Yesterday I wrote sort of the following code (try to memorize parts of it out of my memory):
typedef struct {
unsigned short int iFrames;
unsigned short int* iTime; // array with elements [0..x] holding the timing for each frame
} Tile;
Tile* loadTile(char* sFile)
{
// expecting to declare enough space for one complete Tile structure, of which the base memory address is stored in the tmpResult pointer
Tile* tmpResult = malloc(sizeof(Tile));
// do things that set values to the Tile entity
// ...
// return the pointer for further use
return tmpResult;
}
void main()
{
// define a tile pointer and set its value to the returned pointer (this should also be allowed in one row)
// Expected to receive the VALUE of the pointer - i.e. the base memory address at where malloc made space available
Tile* tmpTile;
tmpTile = loadTile("tile1.dat");
// get/set elements of the tile
// ...
// free the tile
free(tmpTile);
}
What I see: I cán use the malloced Tile structure inside the function, but once I try to access it in Main, I get an error from Visual Studio about the heap (which tells me that something is freed after the call is returned).
If I change it so that I malloc space in Main, and pass the pointer to this space to the loadTile function as an argument (so that the function does no longer return anything) then it does work but I am confident that I should also be able do let the loadTile function malloc the space and return a pointer to that space right?!
Thanks!!
There's nothing wrong with what you're trying to do, or at least not from the code here. However, I'm concerned about this line:
unsigned short int* iTime; // array with elements [0..x] holding the timing for each frame
That isn't true unless you're also mallocing iTime somewhere:
Tile* tmpResult = malloc(sizeof(Tile));
tmpResult->iTime = malloc(sizeof(short) * n);
You will need to free it when you clean up:
free(tmpTile->iTime);
free(tmpTile);
You are probably writing over memory you don't own. I guess that in this section:
// do things that set values to the Tile entity
you're doing this:
tmpResult->iFrames = n;
for (i = 0 ; i < n ; ++n)
{
tmpResult->iTime [i] = <some value>;
}
which is wrong, you need to allocate separate memory for the array:
tmpResult->iTime = malloc (sizeof (short int) * n);
before writing to it.

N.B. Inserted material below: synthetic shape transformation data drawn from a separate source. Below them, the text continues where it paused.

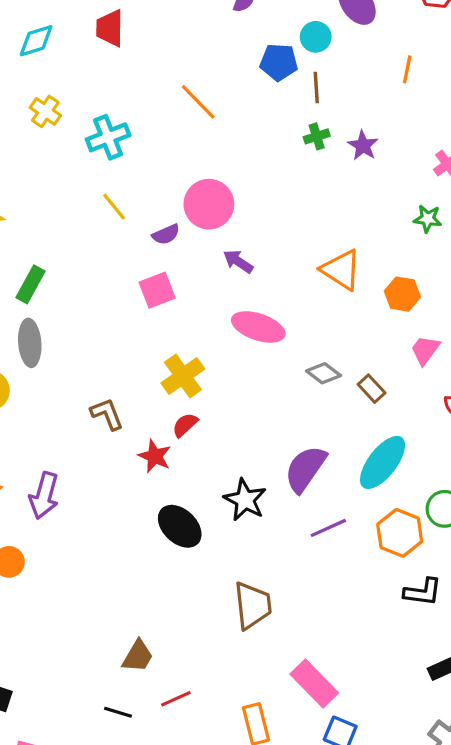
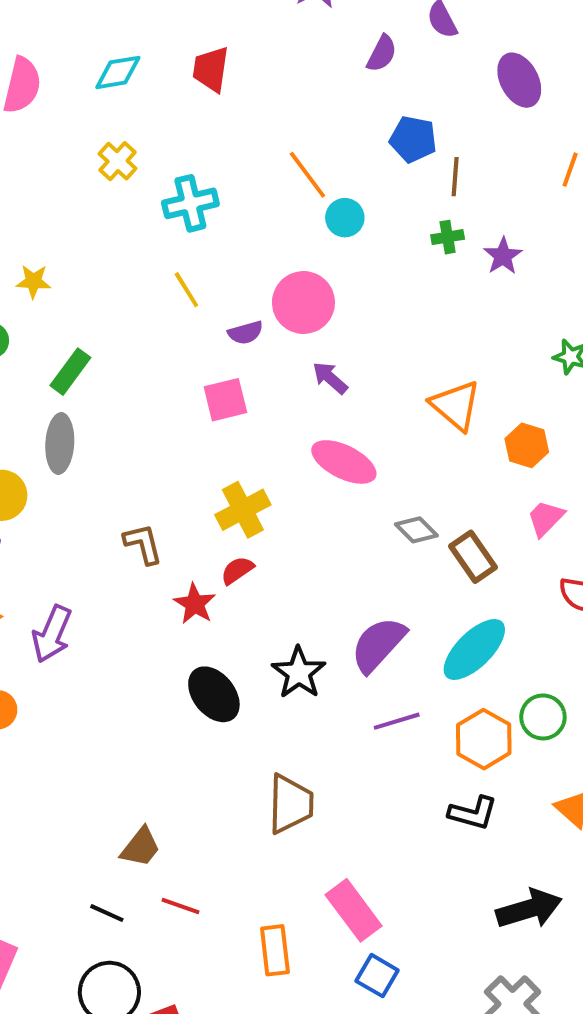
cyan circle: (316, 37) -> (345, 218), moved
brown rectangle: (372, 389) -> (473, 557), size x1.4
black L-shape: (423, 592) -> (473, 813), moved
red line: (176, 699) -> (180, 906), turned 36

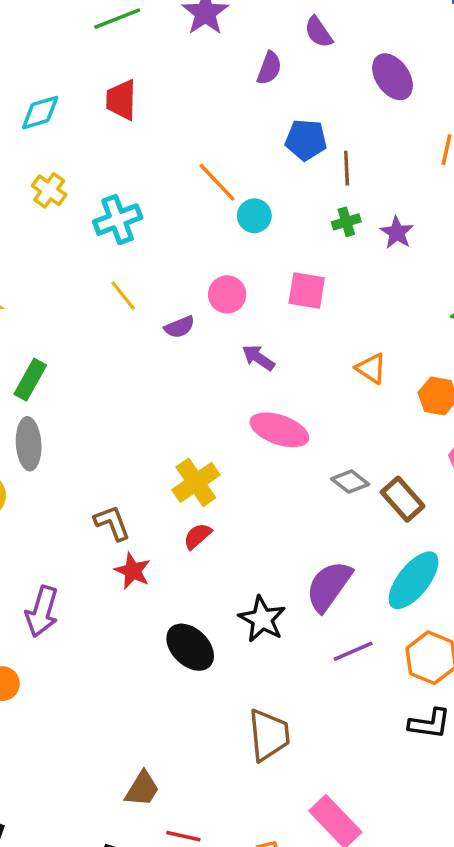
pink circle: (303, 303) -> (227, 294), size x0.7
pink square: (225, 400) -> (307, 291), moved, turned 30
orange triangle: (456, 405) -> (371, 368), size x0.7
red star: (195, 604) -> (133, 571), moved

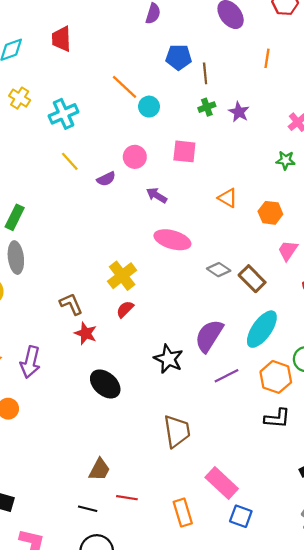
black ellipse: (190, 647) -> (105, 384), moved

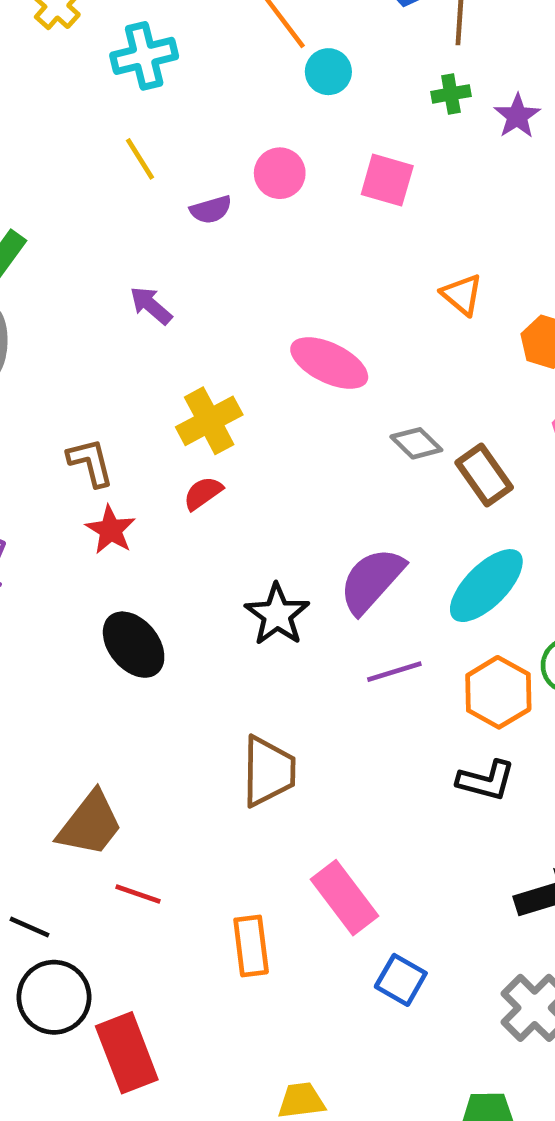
purple arrow: (157, 195) -> (151, 305), moved
brown trapezoid: (99, 470) -> (90, 824), size x1.4
black line: (88, 509) -> (30, 927), moved
blue square: (241, 516) -> (401, 980), moved

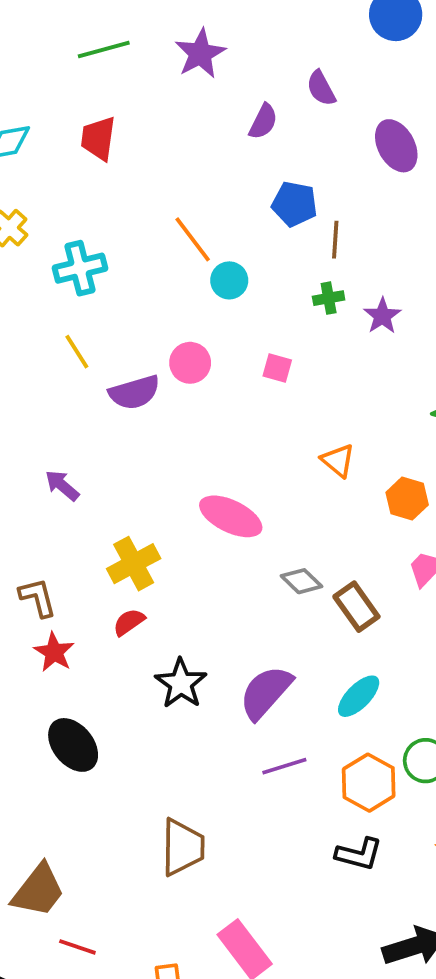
pink square: (387, 180) -> (277, 368), size x0.7
purple semicircle: (211, 210) -> (134, 392), size x1.5
purple arrow: (151, 305) -> (62, 485), moved
cyan ellipse: (486, 586) -> (359, 696), size x0.7
black star: (277, 615) -> (181, 683), moved

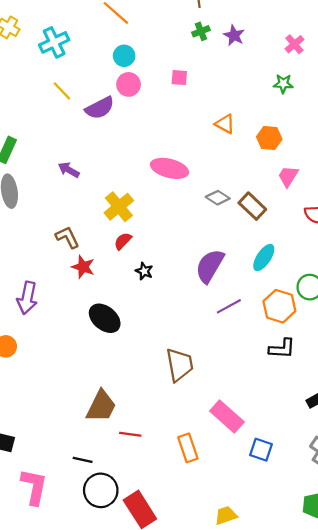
cyan circle: (229, 280) -> (124, 56), moved
black star: (181, 683) -> (144, 271), moved, size x0.6

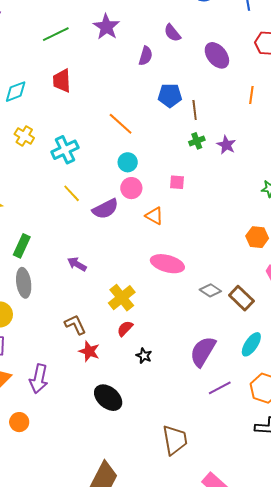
orange triangle: (225, 124) -> (154, 216), moved

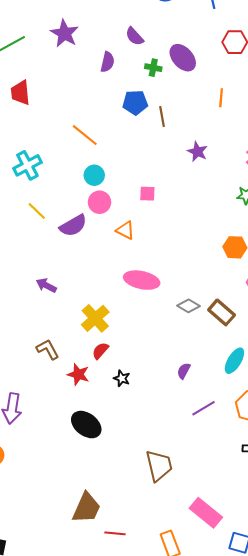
green cross: (197, 141) -> (153, 68), moved, turned 35
red star: (89, 351) -> (78, 374), moved
purple semicircle: (203, 351) -> (184, 371), size x0.5

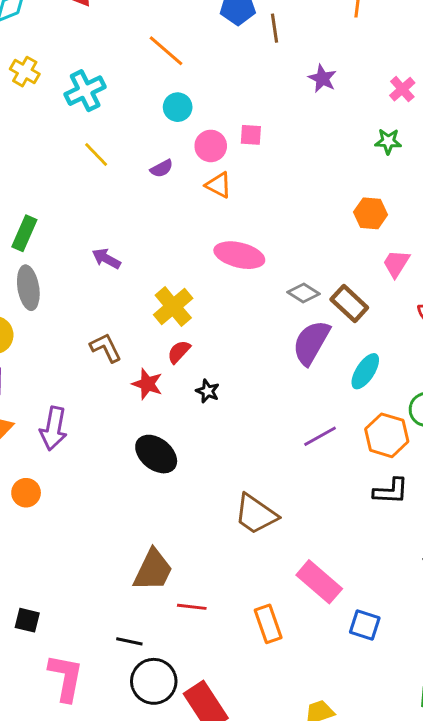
pink circle: (100, 202) -> (211, 146), moved
purple semicircle: (73, 226) -> (162, 168), moved, size x0.6
purple semicircle: (184, 371) -> (311, 342), moved, size x2.0
brown trapezoid: (159, 466) -> (256, 514), turned 136

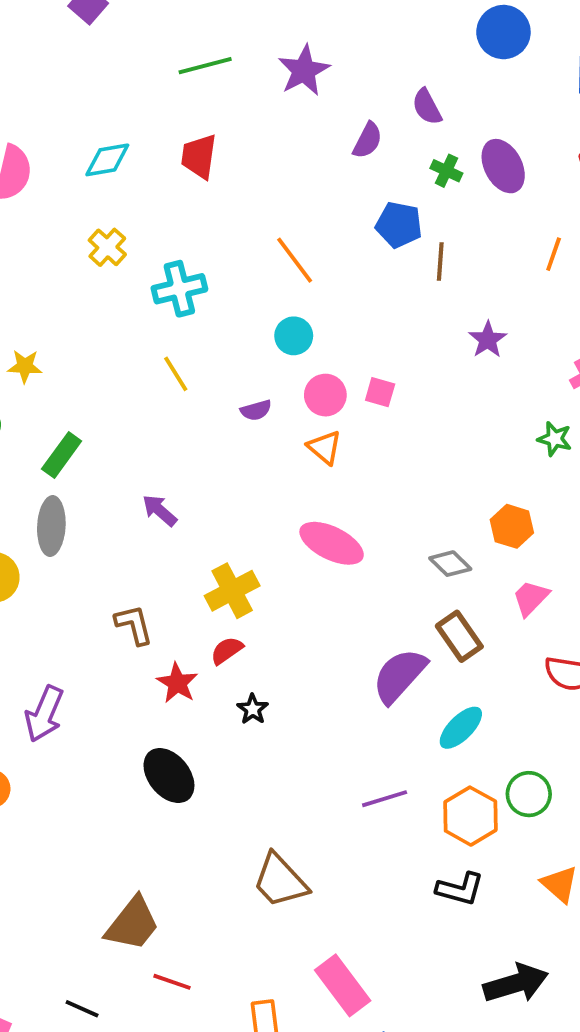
gray diamond: (303, 293) -> (450, 564), moved

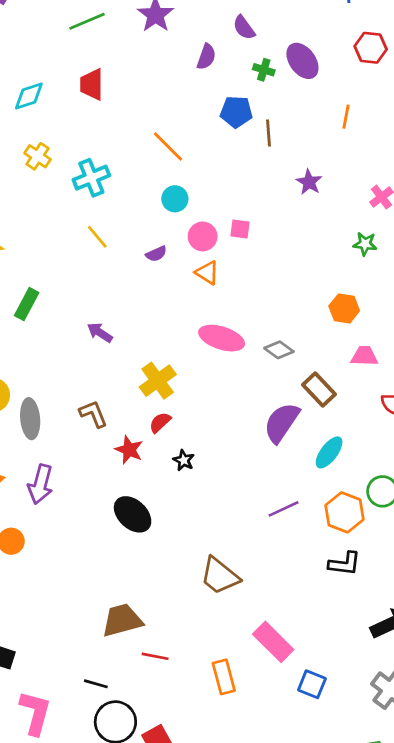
gray ellipse: (51, 526) -> (30, 419), moved
gray diamond: (450, 564) -> (279, 350), moved
pink trapezoid: (531, 598) -> (364, 356), turned 56
brown trapezoid: (132, 924) -> (122, 620), turned -135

This make freeing the object more complex:
free (tile->iTime);
free (tile);
Alternatively, do this:
typedef struct {
unsigned short int iFrames;
unsigned short int iTime [1]; // array with elements [0..x] holding the timing for each frame
} Tile;
and malloc like this:
tile = malloc (sizeof (Tile) + sizeof (short int) * (n - 1)); // -1 since Tile already has one int defined.

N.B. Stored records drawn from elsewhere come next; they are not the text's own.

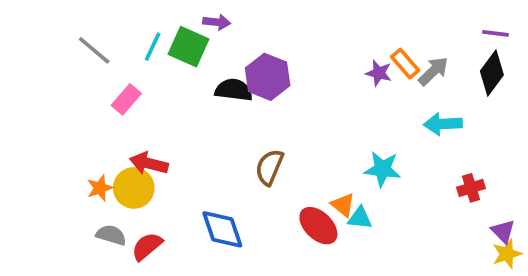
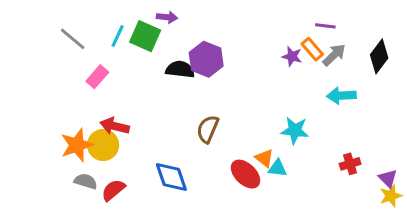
purple line: (496, 33) -> (325, 26), moved
orange star: (100, 188) -> (77, 145), size x1.6
red cross: (471, 188) -> (350, 164), moved

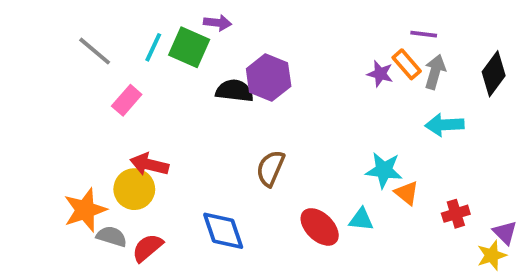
gray arrow: (334, 55) -> (435, 72), turned -30
orange star: (77, 145) -> (85, 210), moved
orange triangle: (264, 158) -> (407, 193), moved
yellow star: (391, 196) -> (492, 255), moved

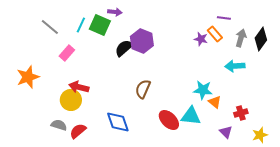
gray arrow: (435, 72) -> (241, 38), moved
black semicircle: (235, 91) -> (124, 48), turned -48
orange star: (85, 210) -> (28, 77), moved
cyan triangle: (361, 219) -> (191, 116), size x1.5
purple triangle: (505, 233) -> (226, 132), moved

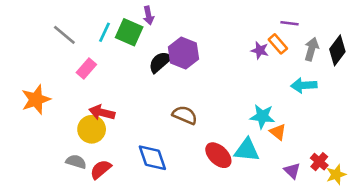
purple arrow: (115, 12) -> (148, 15), turned 72
brown semicircle: (143, 89) -> (185, 115), turned 90
red cross: (241, 113) -> (319, 162), moved, turned -32

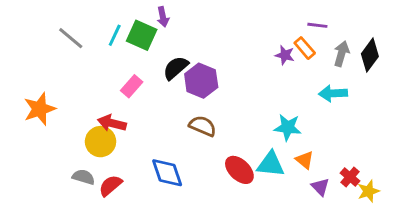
purple hexagon: (183, 53) -> (201, 81), moved
pink rectangle: (86, 68) -> (132, 86), moved
orange triangle: (278, 132) -> (305, 160), moved

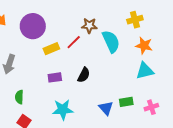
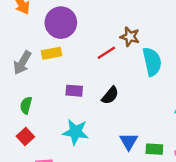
yellow rectangle: (51, 49) -> (52, 53), moved
green rectangle: (126, 102) -> (154, 149), moved

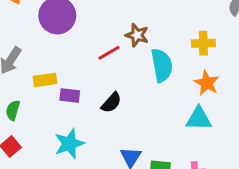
yellow rectangle: (52, 53) -> (45, 80), moved
cyan star: (76, 132) -> (69, 144), turned -30

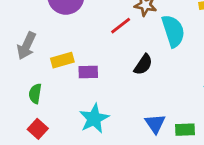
black semicircle: (111, 103) -> (143, 65), moved

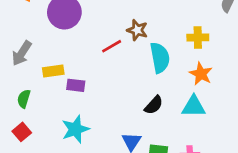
black semicircle: (143, 65) -> (154, 105), moved

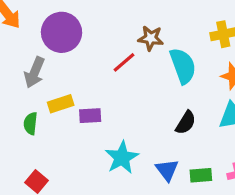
gray arrow: (22, 53) -> (34, 72), moved
green semicircle: (24, 99) -> (31, 123), moved
cyan star: (75, 129) -> (122, 158), moved

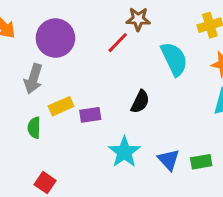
brown star: (151, 38) -> (138, 19), moved
red line: (124, 62) -> (118, 43), moved
black semicircle: (186, 123) -> (140, 102), moved

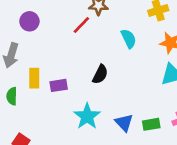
purple circle: (55, 38) -> (29, 21), size x0.6
cyan semicircle: (174, 59) -> (129, 39), size x0.7
yellow rectangle: (61, 106) -> (34, 78), turned -66

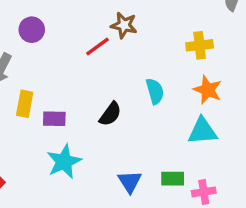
cyan semicircle: (129, 39) -> (155, 91), moved
cyan star: (87, 116) -> (64, 162), moved
green rectangle: (151, 124) -> (173, 179), moved

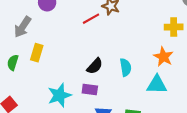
yellow cross: (200, 45) -> (174, 27), moved
cyan semicircle: (155, 91) -> (126, 67), moved
purple rectangle: (54, 119) -> (90, 90), moved

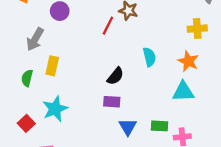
red line: (91, 19) -> (108, 26), turned -30
cyan semicircle: (126, 67) -> (149, 57), moved
cyan star: (59, 95) -> (55, 109), moved

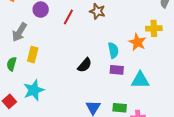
red line: (108, 26) -> (68, 17), moved
orange star: (188, 61) -> (137, 42), moved
purple rectangle: (112, 102) -> (117, 70), moved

and the for loop remains the same:
for (i = 0 ; i < n ; ++n)
{
tmpResult->iTime [i] = <some value>;
}
but freeing the tile is then just:
free (tile);
as you've only allocated one chunk of memory, not two. This works because C (and C++) does not do range checking on arrays.
You code, with as little changes as I could live with, works for me:
#include <stdio.h>
#include <stdlib.h>
typedef struct {
unsigned short int iFrames;
unsigned short int* iTime;
} Tile;
Tile *loadTile(char* sFile) {
Tile *tmpResult = malloc(sizeof *tmpResult);
if (!tmpResult) return NULL;
/* do things that set values to the Tile entity */
/* note that iTime is uninitialized */
tmpResult->iFrames = 42;
(void)sFile; /* used parameter */
return tmpResult;
}
int main(void) {
Tile* tmpTile;
tmpTile = loadTile("tile1.dat");
if (!tmpTile) return 1;
printf("value: %d\n", tmpTile->iFrames);
free(tmpTile);
return 0;
}
The code you showed looks OK, the error must be in the elided code.
Whatever problem you are having, it is not in the code shown in this question. Make sure you are not clobbering the pointer before returning it.
This should work fine... could just be a warning from VisualStudio that you are freeing a pointer in a different function than it was malloced in.
Technically, your code will work on a C compiler. However, allocating dynamically inside functions and returning pointers to the allocated data is an excellent way of creating memory leaks - therefore it is very bad programming practice. A better way is to allocate the memory in the caller (main in this case). The code unit allocating the memory should be the same one that frees it.
Btw if this is a Windows program, main() must be declared to return int, or the code will not compile on a C compiler.